[Collected data]
──────────
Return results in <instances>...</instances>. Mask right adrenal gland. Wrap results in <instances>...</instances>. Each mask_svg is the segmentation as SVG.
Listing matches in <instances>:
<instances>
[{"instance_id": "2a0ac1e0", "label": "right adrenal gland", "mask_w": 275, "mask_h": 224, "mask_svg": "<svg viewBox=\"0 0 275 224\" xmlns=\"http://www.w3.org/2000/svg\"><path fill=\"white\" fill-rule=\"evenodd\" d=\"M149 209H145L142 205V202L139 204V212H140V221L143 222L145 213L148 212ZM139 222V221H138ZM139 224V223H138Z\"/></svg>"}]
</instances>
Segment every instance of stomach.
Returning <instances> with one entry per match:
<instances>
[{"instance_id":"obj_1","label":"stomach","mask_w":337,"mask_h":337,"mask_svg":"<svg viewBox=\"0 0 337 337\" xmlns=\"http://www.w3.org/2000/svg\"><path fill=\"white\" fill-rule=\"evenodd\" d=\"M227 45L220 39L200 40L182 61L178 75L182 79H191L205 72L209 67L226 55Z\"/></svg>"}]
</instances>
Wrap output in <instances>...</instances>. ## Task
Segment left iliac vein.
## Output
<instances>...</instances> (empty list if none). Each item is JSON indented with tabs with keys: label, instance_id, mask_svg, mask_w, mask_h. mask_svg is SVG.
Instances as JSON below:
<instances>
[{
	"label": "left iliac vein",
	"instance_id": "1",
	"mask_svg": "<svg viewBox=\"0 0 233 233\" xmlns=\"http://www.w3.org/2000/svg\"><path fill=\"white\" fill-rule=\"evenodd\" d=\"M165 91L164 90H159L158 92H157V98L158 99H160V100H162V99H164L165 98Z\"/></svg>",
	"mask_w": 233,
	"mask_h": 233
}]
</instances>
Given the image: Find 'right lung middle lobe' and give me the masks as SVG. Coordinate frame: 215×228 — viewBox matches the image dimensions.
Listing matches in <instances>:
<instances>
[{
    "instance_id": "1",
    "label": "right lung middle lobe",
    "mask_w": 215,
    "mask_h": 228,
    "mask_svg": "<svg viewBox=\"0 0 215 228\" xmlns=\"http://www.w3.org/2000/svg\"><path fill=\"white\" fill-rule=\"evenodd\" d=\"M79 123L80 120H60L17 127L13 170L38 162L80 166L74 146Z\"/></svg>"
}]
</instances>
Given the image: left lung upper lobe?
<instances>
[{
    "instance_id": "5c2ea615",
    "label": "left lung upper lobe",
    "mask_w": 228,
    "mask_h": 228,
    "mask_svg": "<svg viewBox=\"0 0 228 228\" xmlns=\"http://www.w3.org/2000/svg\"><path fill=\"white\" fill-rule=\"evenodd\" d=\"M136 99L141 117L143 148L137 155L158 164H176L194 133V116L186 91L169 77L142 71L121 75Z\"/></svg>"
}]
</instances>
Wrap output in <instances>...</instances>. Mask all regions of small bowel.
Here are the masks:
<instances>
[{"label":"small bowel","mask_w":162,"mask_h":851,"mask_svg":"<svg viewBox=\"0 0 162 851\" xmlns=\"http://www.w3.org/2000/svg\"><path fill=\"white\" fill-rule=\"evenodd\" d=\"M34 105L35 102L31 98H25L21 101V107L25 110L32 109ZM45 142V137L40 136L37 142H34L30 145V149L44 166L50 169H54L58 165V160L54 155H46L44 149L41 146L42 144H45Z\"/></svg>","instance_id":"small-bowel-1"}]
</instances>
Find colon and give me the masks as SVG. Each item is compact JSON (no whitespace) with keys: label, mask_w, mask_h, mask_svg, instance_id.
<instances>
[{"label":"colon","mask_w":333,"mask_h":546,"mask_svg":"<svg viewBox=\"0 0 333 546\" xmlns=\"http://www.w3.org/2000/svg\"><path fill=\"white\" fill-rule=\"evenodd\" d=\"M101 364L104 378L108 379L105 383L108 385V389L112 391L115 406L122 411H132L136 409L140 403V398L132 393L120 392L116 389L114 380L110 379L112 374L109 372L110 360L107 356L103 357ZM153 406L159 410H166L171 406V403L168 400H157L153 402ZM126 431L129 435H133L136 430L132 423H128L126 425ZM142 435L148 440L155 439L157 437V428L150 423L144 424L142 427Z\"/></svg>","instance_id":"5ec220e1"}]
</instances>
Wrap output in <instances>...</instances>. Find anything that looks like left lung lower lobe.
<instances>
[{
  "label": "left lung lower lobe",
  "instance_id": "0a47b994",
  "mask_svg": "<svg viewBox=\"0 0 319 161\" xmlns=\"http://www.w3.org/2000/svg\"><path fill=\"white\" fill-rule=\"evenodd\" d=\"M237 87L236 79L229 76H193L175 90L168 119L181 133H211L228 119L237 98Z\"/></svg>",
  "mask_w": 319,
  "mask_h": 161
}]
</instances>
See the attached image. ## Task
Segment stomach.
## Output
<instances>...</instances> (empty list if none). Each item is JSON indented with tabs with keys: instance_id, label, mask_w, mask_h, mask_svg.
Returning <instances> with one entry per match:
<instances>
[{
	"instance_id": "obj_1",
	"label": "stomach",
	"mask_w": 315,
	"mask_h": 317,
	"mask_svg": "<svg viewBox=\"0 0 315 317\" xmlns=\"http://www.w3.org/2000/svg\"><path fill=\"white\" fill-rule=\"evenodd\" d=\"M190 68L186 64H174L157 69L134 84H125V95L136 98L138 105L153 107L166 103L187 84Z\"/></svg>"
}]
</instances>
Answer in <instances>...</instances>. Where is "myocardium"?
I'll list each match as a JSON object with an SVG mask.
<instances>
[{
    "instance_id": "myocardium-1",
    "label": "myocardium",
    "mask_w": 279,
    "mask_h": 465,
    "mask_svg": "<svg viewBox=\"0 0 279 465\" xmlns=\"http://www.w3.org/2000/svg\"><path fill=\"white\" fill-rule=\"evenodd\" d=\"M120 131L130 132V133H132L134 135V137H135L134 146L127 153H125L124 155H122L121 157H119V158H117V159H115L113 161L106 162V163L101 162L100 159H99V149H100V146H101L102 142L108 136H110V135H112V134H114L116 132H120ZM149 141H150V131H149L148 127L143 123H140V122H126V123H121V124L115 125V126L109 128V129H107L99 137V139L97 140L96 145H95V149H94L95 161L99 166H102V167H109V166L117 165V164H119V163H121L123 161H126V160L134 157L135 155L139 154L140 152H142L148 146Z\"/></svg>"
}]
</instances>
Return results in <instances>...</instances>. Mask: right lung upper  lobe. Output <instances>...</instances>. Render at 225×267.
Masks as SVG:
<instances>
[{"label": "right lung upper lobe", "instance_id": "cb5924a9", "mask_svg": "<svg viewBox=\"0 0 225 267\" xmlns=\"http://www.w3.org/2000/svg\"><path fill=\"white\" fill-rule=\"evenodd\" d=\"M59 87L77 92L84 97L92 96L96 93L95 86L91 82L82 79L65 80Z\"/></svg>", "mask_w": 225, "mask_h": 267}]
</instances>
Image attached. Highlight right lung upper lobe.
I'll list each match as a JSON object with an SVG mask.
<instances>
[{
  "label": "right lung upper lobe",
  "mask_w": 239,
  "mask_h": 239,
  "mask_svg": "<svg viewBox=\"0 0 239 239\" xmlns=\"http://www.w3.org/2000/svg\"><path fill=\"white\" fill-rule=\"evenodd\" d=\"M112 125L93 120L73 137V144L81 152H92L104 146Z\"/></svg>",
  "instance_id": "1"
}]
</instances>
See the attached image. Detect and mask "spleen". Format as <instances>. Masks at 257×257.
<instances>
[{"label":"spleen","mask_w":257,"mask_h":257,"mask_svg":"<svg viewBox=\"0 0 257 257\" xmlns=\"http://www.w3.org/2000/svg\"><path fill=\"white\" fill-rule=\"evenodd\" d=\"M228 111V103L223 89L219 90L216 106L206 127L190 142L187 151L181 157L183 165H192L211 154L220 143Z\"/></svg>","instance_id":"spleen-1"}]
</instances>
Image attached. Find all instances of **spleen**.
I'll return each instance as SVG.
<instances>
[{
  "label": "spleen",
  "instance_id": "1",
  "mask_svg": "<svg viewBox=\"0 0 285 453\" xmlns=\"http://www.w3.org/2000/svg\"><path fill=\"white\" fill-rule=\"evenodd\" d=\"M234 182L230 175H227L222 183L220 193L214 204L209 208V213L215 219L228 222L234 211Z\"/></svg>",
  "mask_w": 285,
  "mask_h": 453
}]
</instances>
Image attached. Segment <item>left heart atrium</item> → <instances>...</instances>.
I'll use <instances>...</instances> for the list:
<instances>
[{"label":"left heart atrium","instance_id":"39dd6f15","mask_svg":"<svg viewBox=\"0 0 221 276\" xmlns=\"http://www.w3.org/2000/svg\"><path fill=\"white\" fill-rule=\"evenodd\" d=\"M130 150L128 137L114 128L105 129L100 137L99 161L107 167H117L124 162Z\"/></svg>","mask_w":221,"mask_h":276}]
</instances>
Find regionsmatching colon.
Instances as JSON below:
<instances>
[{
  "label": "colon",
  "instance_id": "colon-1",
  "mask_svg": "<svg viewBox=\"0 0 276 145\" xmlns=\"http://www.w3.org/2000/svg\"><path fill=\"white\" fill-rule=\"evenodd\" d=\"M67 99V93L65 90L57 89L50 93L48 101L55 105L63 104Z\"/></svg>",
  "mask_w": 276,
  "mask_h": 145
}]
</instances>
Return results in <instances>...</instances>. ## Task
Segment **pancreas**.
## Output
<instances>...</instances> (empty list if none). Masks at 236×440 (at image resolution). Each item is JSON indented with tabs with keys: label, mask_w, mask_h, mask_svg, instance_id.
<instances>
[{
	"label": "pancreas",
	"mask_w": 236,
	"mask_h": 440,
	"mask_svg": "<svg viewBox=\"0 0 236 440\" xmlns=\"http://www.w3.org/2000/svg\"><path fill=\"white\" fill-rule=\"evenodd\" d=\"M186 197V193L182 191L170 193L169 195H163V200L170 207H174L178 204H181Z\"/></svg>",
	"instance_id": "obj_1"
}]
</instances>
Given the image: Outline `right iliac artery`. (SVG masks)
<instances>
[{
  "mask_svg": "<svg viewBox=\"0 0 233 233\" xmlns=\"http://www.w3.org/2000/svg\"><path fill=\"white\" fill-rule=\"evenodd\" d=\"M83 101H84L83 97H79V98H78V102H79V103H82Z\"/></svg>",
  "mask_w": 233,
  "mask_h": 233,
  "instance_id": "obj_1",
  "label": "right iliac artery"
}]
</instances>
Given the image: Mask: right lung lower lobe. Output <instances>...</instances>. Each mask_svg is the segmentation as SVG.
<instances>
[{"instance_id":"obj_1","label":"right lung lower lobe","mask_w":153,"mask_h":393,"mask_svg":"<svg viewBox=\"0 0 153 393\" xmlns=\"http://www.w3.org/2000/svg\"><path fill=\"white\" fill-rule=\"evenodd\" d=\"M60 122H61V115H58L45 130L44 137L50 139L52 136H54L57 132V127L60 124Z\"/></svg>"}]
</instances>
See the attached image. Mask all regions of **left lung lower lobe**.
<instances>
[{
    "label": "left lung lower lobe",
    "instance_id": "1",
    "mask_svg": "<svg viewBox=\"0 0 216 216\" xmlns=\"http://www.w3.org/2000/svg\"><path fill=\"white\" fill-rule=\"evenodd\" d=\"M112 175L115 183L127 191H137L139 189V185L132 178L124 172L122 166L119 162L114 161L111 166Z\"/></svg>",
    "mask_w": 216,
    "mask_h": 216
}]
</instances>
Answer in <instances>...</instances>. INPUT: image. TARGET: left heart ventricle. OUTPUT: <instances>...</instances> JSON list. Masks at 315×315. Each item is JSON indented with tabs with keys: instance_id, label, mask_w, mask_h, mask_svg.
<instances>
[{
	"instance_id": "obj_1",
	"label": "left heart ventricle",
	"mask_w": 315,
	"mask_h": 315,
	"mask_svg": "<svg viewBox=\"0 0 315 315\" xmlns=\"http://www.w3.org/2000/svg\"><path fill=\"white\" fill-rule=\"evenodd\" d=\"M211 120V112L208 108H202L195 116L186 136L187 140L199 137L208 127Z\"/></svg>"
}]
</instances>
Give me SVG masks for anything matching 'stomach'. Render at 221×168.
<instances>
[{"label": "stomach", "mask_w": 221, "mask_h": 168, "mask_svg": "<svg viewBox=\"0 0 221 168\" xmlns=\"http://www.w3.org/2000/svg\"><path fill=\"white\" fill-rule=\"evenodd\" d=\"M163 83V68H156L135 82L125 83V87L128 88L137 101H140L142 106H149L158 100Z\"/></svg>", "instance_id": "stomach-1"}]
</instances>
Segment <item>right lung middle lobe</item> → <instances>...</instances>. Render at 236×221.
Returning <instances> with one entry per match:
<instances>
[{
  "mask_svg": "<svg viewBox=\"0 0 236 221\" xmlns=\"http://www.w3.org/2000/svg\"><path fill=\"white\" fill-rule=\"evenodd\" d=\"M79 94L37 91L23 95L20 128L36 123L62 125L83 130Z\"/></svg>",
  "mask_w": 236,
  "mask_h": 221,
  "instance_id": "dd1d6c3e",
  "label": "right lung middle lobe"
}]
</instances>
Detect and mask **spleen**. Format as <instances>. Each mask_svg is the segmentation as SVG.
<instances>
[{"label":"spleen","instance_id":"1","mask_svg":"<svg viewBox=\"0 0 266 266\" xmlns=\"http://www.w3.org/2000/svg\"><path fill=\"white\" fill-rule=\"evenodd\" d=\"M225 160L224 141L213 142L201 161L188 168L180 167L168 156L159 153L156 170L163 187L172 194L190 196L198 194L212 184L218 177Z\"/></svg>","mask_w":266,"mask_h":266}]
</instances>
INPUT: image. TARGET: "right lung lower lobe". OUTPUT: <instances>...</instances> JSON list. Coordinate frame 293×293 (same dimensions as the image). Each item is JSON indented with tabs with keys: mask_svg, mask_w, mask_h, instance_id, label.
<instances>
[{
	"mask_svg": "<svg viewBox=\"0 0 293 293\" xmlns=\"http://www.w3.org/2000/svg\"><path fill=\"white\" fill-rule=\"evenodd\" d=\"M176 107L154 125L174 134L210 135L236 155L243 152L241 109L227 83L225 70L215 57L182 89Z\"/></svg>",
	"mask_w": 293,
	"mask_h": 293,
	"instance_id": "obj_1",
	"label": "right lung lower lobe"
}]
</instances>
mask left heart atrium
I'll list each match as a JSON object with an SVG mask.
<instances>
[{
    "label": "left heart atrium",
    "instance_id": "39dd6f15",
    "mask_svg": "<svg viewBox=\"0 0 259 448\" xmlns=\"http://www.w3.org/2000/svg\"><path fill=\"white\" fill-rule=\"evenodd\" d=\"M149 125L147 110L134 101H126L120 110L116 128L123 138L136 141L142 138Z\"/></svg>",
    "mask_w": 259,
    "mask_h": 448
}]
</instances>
──────────
Look through the entries above; copy each line where the string "Task" appears.

Wrap output in <instances>...</instances>. ## Task
See the attached image. ## Task
Return results in <instances>...</instances>. ## Task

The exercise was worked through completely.